Restrictive interventions, such as physical restraint, forced medication, or seclusion, may be used within psychiatric inpatient units in Australia and elsewhere to manage and respond to suicidal, aggressive, or violent behaviors in acutely unwell patients. The decision about whether wards are locked is mostly discretionary and localized in Australia, although there is some indication that maintaining locked wards is an increasingly common practice (
1). Less is known about how commonly property is confiscated. While many of these interventions are subject to regulation, monitoring, and reporting, debate continues about whether they succeed in reducing harm to patients and others (
2). Increasingly, it is argued that restrictive interventions do not increase safety and actually inflict harm (
3–
5).
Little research has examined the perceptions of patients with mental health problems who have experienced restrictive interventions. One study showed that patients’ perceptions of any benefits in their experiences of restrictive interventions may be related to the manner of administration rather than the restriction itself (
6). Other studies showed that less coercive practices, such as locked wards and confiscation of property, were regarded more positively than restraint, seclusion, and forced medication (
7,
8), although these interventions were still viewed negatively overall (
1). Most patients who participated in an Australian survey perceived that physical and mechanical restraint, forced medication, and seclusion cause harm (
9), while also reporting that these interventions increased the safety of others (
9).
The aims of this study were to investigate the types of restrictive interventions experienced over a 12-month period by Australians living with psychosis, the reported benefits of these interventions, and the relationship between benefit and various factors, including number of different types of restrictive interventions experienced.
Methods
The data were gathered within the 2010 Australian Survey of High Impact Psychosis (SHIP). The aim of SHIP was to characterize the experiences of people with psychotic illnesses receiving treatment from public mental health services. The survey was approved by human research ethics committees at each participating catchment site. Written and informed consent was obtained from each participant.
Full details of the survey methods are given elsewhere (
10). Briefly, a two-phase design was used to recruit participants. All those who used services in seven catchment areas in the census month were screened for psychosis, and those with a recorded diagnosis of psychosis and in contact with clinical services only during the previous 11 months were also identified. From those assessed as having psychosis within these two cohorts and eligible for interview (7,955), a random sample of 1,825 interviewees was selected and agreed to participate, stratified by site and age group (18–34 years or 35–64 years). Face-to-face interviews, conducted by trained mental health professionals, occurred between April 2010 and March 2011.

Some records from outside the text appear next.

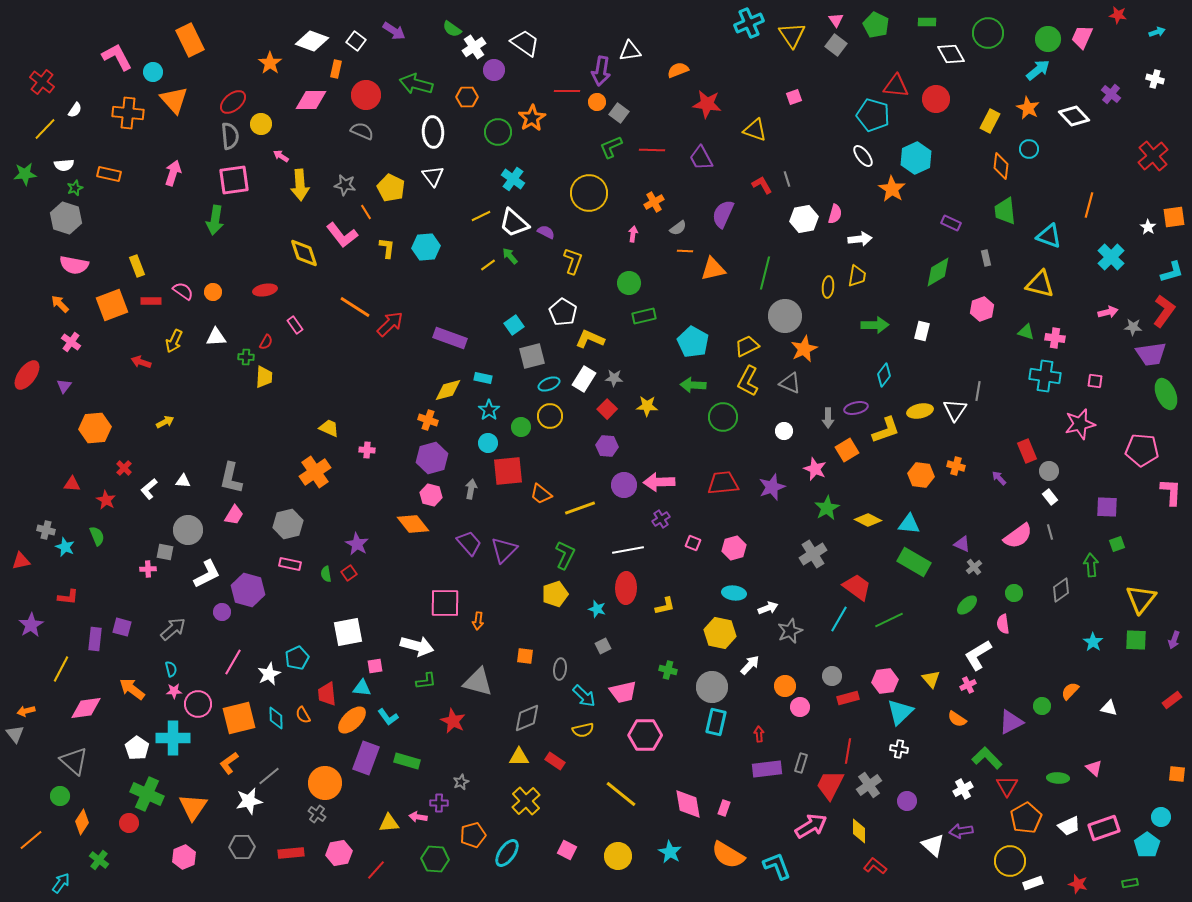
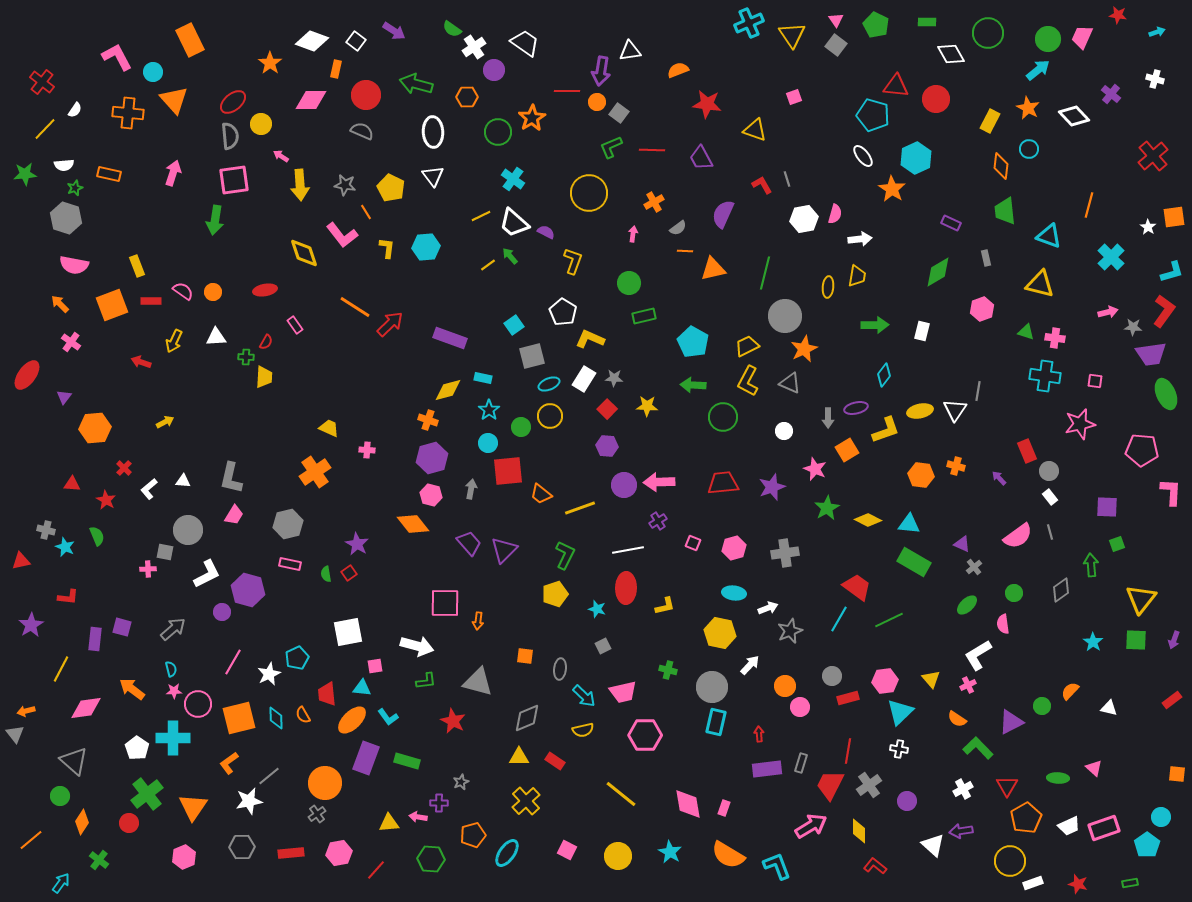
purple triangle at (64, 386): moved 11 px down
purple cross at (661, 519): moved 3 px left, 2 px down
gray cross at (813, 554): moved 28 px left, 1 px up; rotated 24 degrees clockwise
green L-shape at (987, 758): moved 9 px left, 10 px up
green cross at (147, 794): rotated 28 degrees clockwise
gray cross at (317, 814): rotated 18 degrees clockwise
green hexagon at (435, 859): moved 4 px left
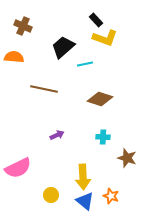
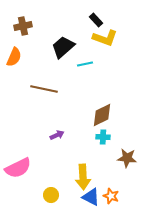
brown cross: rotated 36 degrees counterclockwise
orange semicircle: rotated 108 degrees clockwise
brown diamond: moved 2 px right, 16 px down; rotated 45 degrees counterclockwise
brown star: rotated 12 degrees counterclockwise
blue triangle: moved 6 px right, 4 px up; rotated 12 degrees counterclockwise
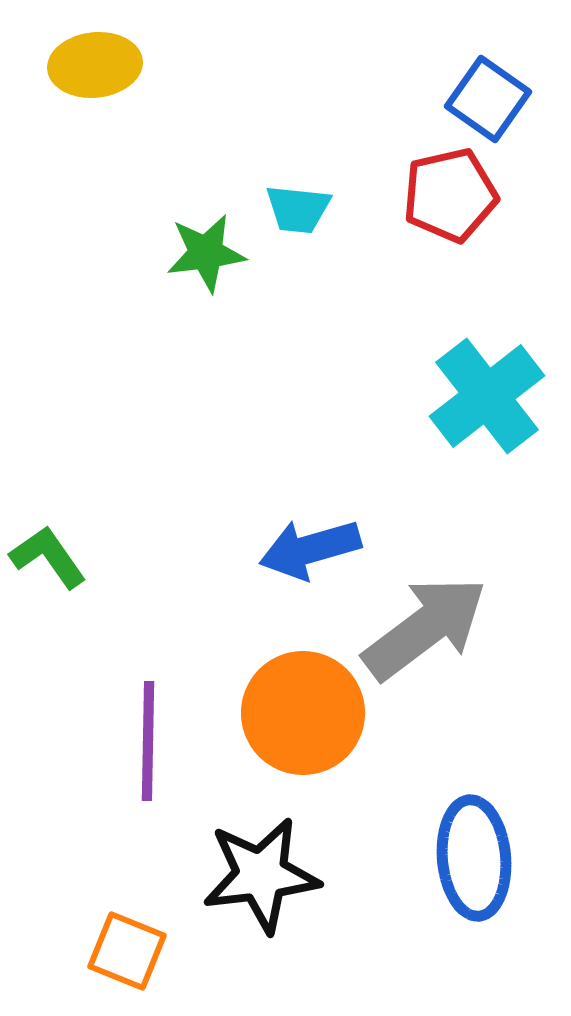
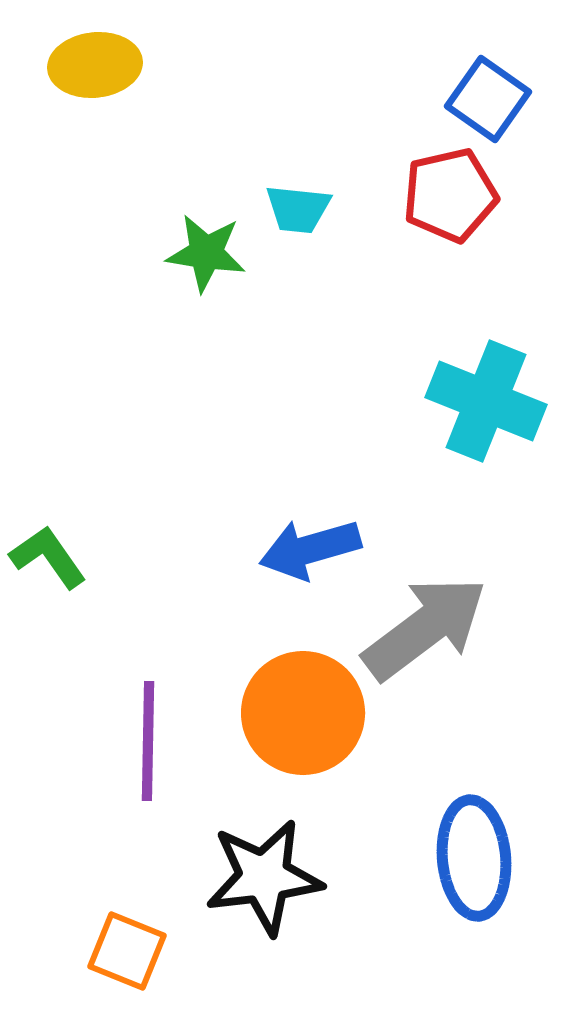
green star: rotated 16 degrees clockwise
cyan cross: moved 1 px left, 5 px down; rotated 30 degrees counterclockwise
black star: moved 3 px right, 2 px down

For participants admitted during the previous year, questions on their experience of restrictive interventions, and perceptions of any benefit to them as a result of these interventions, were as follows: “During any of these mental health related admissions did you experience any deprivation of your liberty?”; if yes, the options given to describe the restrictions were “seclusion in a room,” “mechanical/physical restraint,” “forced medication,” “confiscation of property,” “restrictions on leaving the ward,” and “other, specify.” Participants were also asked, “Do you think there was any benefit from or justification for the deprivation of your liberty?”; possible responses were “no benefit or justification,” “limited benefit or justification,” and “good benefit or justification.”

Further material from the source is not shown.